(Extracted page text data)
**********

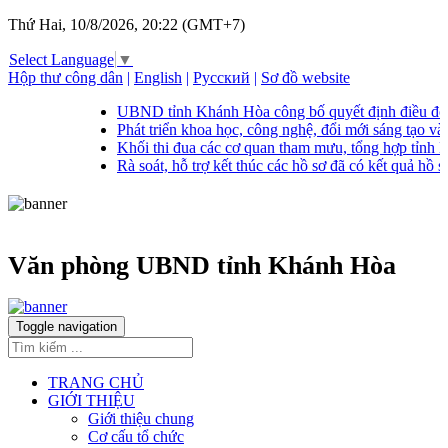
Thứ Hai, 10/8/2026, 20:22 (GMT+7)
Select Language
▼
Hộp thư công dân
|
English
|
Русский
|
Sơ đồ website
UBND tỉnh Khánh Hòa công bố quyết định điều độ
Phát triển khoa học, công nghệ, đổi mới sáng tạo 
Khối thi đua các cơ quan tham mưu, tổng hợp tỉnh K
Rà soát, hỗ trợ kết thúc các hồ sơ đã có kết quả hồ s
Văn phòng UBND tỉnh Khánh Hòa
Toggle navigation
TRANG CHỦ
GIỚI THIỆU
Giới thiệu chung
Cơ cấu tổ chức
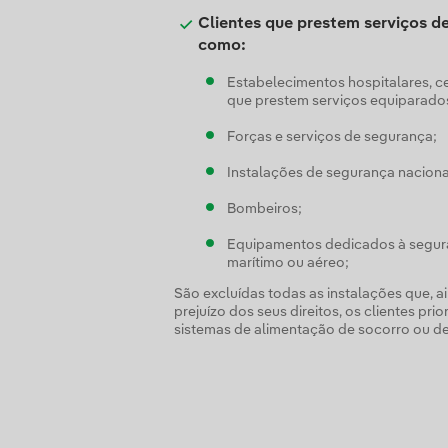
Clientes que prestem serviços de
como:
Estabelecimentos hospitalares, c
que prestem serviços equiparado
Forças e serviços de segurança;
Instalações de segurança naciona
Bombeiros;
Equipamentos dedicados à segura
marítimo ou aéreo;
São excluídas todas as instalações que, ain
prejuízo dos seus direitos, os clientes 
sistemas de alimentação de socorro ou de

**********

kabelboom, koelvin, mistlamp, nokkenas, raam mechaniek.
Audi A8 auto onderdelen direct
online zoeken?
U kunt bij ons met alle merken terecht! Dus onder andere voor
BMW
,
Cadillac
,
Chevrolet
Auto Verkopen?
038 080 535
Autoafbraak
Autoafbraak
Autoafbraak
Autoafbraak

**********

**Task goal**
State how many lines of the records above contain "prestem", with no words besides the number.

**Output of the task**
2